The 22nd century will not see great confrontation between the world powers in the Asia-Pacific region. The era will be defined by quiet competition between Pro-American and Pro-Russian regional blocs, alongside joint efforts by the United States, Russia and countries in the region to promote security, free trade and prevent conflicts. Russia will likely develop close relationships with the united Korea and Vietnam, and the Northern and North-Eastern parts of China, while the United States will develop their contacts with Japan, the Philippines, Taiwan and South-West China. Indonesia will remain a key influence among the ASEAN states extending its clout to cover global issues.

* * *

The most popular technique used to generate scenarios for the Asia-Pacific region and South-East Asia involves extrapolating from current trends. However, in retrospect, it is clear that historical processes develop in a non-linear fashion, and cultural factors, such as views, behavioral patterns, ambitions and beliefs of people can drastically alter the course of history.
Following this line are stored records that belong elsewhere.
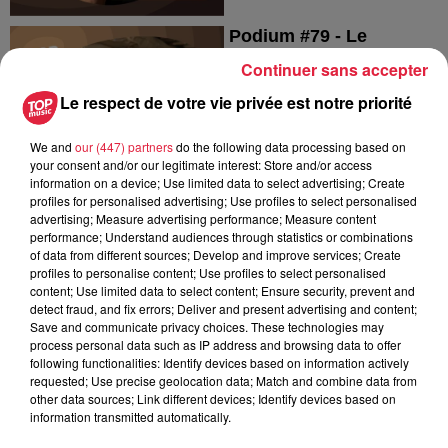
Podium #79 - Le
parcours de Nicolas
Continuer sans accepter
Schulé
Podium #79 - Le parcours de
Le respect de votre vie privée est notre priorité
Nicolas Schulé
We and
our (447) partners
do the following data processing based on
your consent and/or our legitimate interest: Store and/or access
information on a device; Use limited data to select advertising; Create
profiles for personalised advertising; Use profiles to select personalised
advertising; Measure advertising performance; Measure content
performance; Understand audiences through statistics or combinations
of data from different sources; Develop and improve services; Create
Podium #78 - Le
profiles to personalise content; Use profiles to select personalised
parcours de Magali
content; Use limited data to select content; Ensure security, prevent and
Weller
detect fraud, and fix errors; Deliver and present advertising and content;
PODIUM
Save and communicate privacy choices. These technologies may
process personal data such as IP address and browsing data to offer
following functionalities: Identify devices based on information actively
requested; Use precise geolocation data; Match and combine data from
other data sources; Link different devices; Identify devices based on
information transmitted automatically.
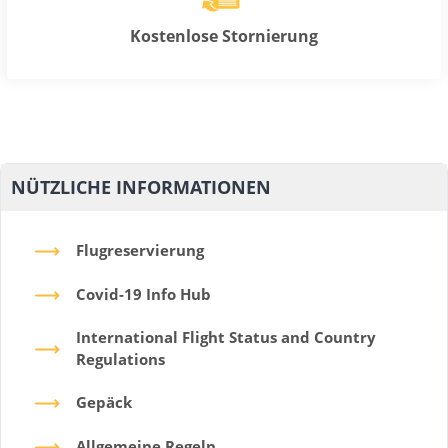
Kostenlose Stornierung
NÜTZLICHE INFORMATIONEN
Flugreservierung
Covid-19 Info Hub
International Flight Status and Country
Regulations
Gepäck
Allgemeine Regeln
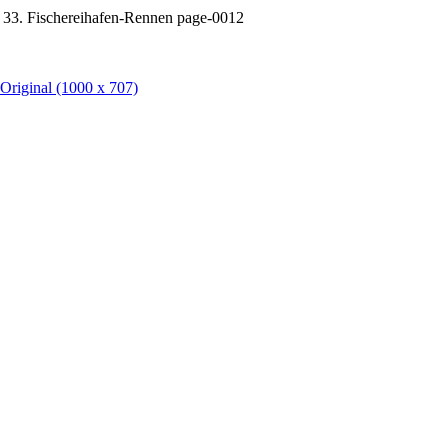
 33. Fischereihafen-Rennen page-0012
Original
(1000 x 707)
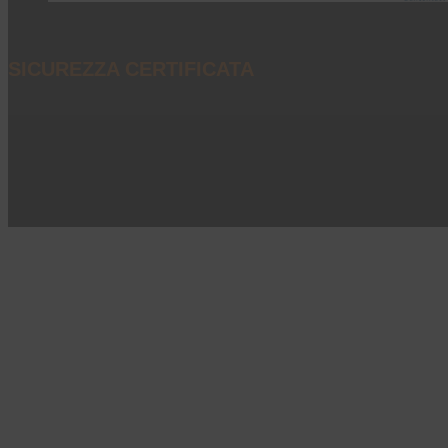
SICUREZZA CERTIFICATA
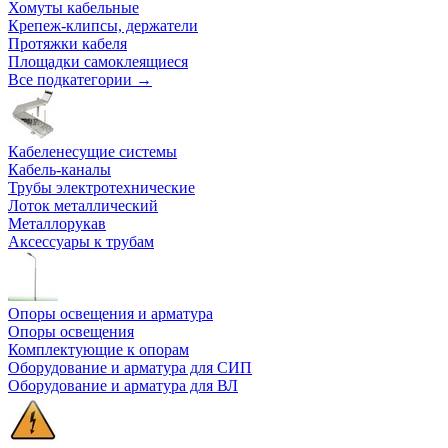
Хомуты кабельные
Крепеж-клипсы, держатели
Протяжки кабеля
Площадки самоклеящиеся
Все подкатегории →
Кабеленесущие системы
Кабель-каналы
Трубы электротехнические
Лоток металлический
Металлорукав
Аксессуары к трубам
Опоры освещения и арматура
Опоры освещения
Комплектующие к опорам
Оборудование и арматура для СИП
Оборудование и арматура для ВЛ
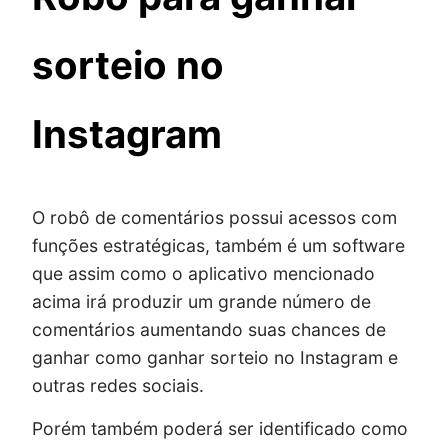
sorteio no
Instagram
O robô de comentários possui acessos com
funções estratégicas, também é um software
que assim como o aplicativo mencionado
acima irá produzir um grande número de
comentários aumentando suas chances de
ganhar como ganhar sorteio no Instagram e
outras redes sociais.
Porém também poderá ser identificado como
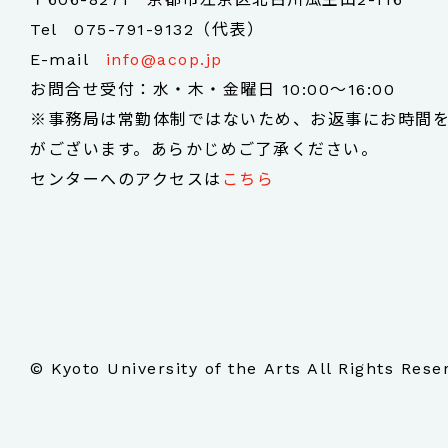
Tel
075-791-9132（代表）
E-mail
info@acop.jp
お問合せ受付：水・木・金曜日 10:00～16:00
※事務局は常勤体制ではないため、お返事にお時間
がございます。あらかじめご了承ください。
センターへのアクセスは
こちら
© Kyoto University of the Arts All Rights Rese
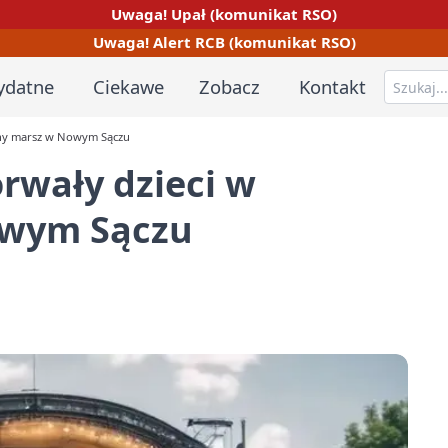
Uwaga! Upał (komunikat RSO)
Uwaga! Alert RCB (komunikat RSO)
ydatne
Ciekawe
Zobacz
Kontakt
zny marsz w Nowym Sączu
orwały dzieci w
owym Sączu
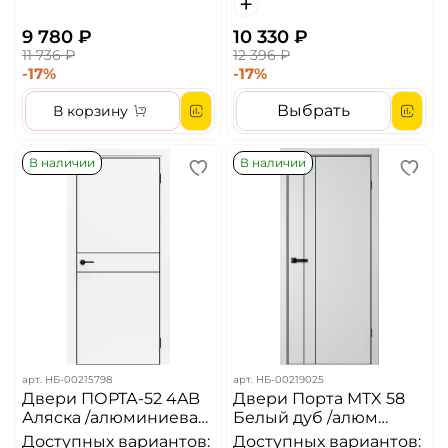
9 780 ₽
10 330 ₽
11 736 ₽
12 396 ₽
-17%
-17%
Выбрать
В корзину
В наличии
В наличии
арт.
НБ-00215798
арт.
НБ-00219025
Двери ПОРТА-52 4AB
Двери Порта MTX 58
Аляска /алюминиевая
Белый дуб /алюм
кромка с 4-х сторон /Ч/
кромка с 4-х сторон /
Доступных вариантов:
Доступных вариантов:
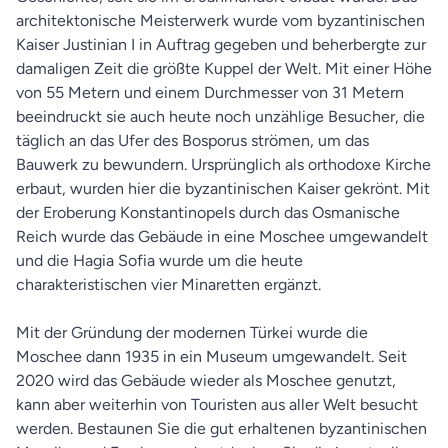
architektonische Meisterwerk wurde vom byzantinischen
Kaiser Justinian I in Auftrag gegeben und beherbergte zur
damaligen Zeit die größte Kuppel der Welt. Mit einer Höhe
von 55 Metern und einem Durchmesser von 31 Metern
beeindruckt sie auch heute noch unzählige Besucher, die
täglich an das Ufer des Bosporus strömen, um das
Bauwerk zu bewundern. Ursprünglich als orthodoxe Kirche
erbaut, wurden hier die byzantinischen Kaiser gekrönt. Mit
der Eroberung Konstantinopels durch das Osmanische
Reich wurde das Gebäude in eine Moschee umgewandelt
und die Hagia Sofia wurde um die heute
charakteristischen vier Minaretten ergänzt.
Mit der Gründung der modernen Türkei wurde die
Moschee dann 1935 in ein Museum umgewandelt. Seit
2020 wird das Gebäude wieder als Moschee genutzt,
kann aber weiterhin von Touristen aus aller Welt besucht
werden. Bestaunen Sie die gut erhaltenen byzantinischen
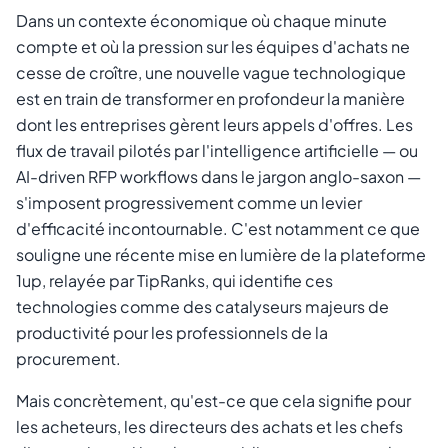
Dans un contexte économique où chaque minute
compte et où la pression sur les équipes d'achats ne
cesse de croître, une nouvelle vague technologique
est en train de transformer en profondeur la manière
dont les entreprises gèrent leurs appels d'offres. Les
flux de travail pilotés par l'intelligence artificielle — ou
AI-driven RFP workflows
dans le jargon anglo-saxon —
Annuler
Envoyer le lien
s'imposent progressivement comme un levier
d'efficacité incontournable. C'est notamment ce que
souligne une récente mise en lumière de la plateforme
1up, relayée par TipRanks, qui identifie ces
technologies comme des catalyseurs majeurs de
productivité pour les professionnels de la
procurement.
Mais concrètement, qu'est-ce que cela signifie pour
les acheteurs, les directeurs des achats et les chefs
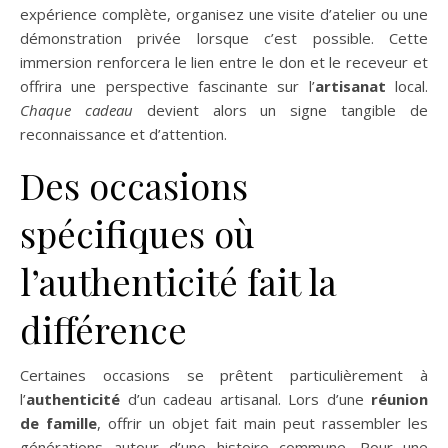
expérience complète, organisez une visite d’atelier ou une
démonstration privée lorsque c’est possible. Cette
immersion renforcera le lien entre le don et le receveur et
offrira une perspective fascinante sur l’
artisanat
local.
Chaque cadeau
devient alors un signe tangible de
reconnaissance et d’attention.
Des occasions
spécifiques où
l’authenticité fait la
différence
Certaines occasions se prêtent particulièrement à
l’
authenticité
d’un cadeau artisanal. Lors d’une
réunion
de famille
, offrir un objet fait main peut rassembler les
générations autour d’une histoire commune. Pour une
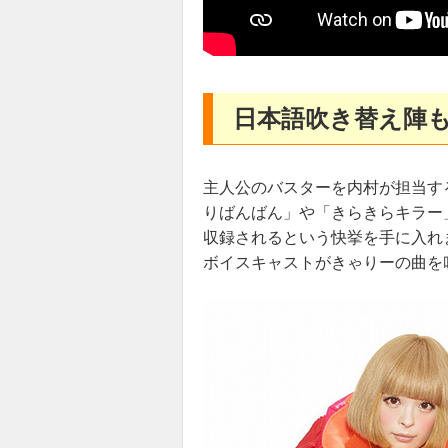
日本語吹き替え陣
主人公のバスターを内村が担当す
りばんばん」や「きらきらキラー
収録されるという快挙を手に入れ
ボイスキャストがきゃりーの曲を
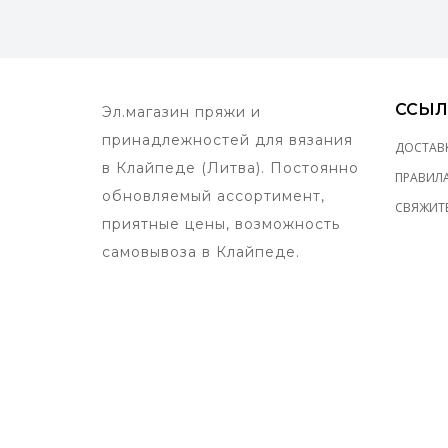
ССЫЛ
Эл.магазин пряжи и
принадлежностей для вязания
ДОСТАВ
в Клайпеде (Литва). Постоянно
ПРАВИЛ
обновляемый ассортимент,
СВЯЖИТЕ
приятные цены, возможность
самовывоза в Клайпеде.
Hence, the scenario that predicts a shift to democracy in China and which would also mean the breakup of the consolidated state into virtually independent polities should not be disregarded. This would be a major driver of change for the geopolitical geometry in the region. The policies adopted by the leading powers in the Asia-Pacific region will boil down to a benign competition between two rival blocs: Pro-American and Pro-Russian, while individual parts of the erstwhile “greater” China would be integrated into different geopolitical alliances.

1. For example, this happened in spring 1929 when Chiang Kai-shek’s troops (Jiang Gieshi), that is the forces of the Guomindang party, aspiring to the supreme power in China, fought the Guangxi clique whose influence covered the provinces of Guangxi, Guangdong, Hunan, and Hebei. Chiang Kai-shek was victorious, and the Guangxi clique’s influence shriveled to the Guangxi province. In May 1929, tensions arose between the Guomindang government and warlord Feng Yuxiang, whose army controlled the Northern provinces and was ready to occupy Shandong after the anticipated withdrawal of the Japanese troops.

In summer 1930 Yan Xishan, the governor of Shanxi, advanced against Chiang Kai-shek. His troops occupied Beiping, which was once again renamed Peking (Beijing) and he declared it China’s capital in opposition to Nanking (Nanjing) – the capital of the Guomindang government. If in addition to this internecine conflict we consider the all but independent “Northern warlords” under Zhang Zolin and the communists ruling over freed areas, there is no doubt that at that time China as a consolidated and centrally governed state did not exist.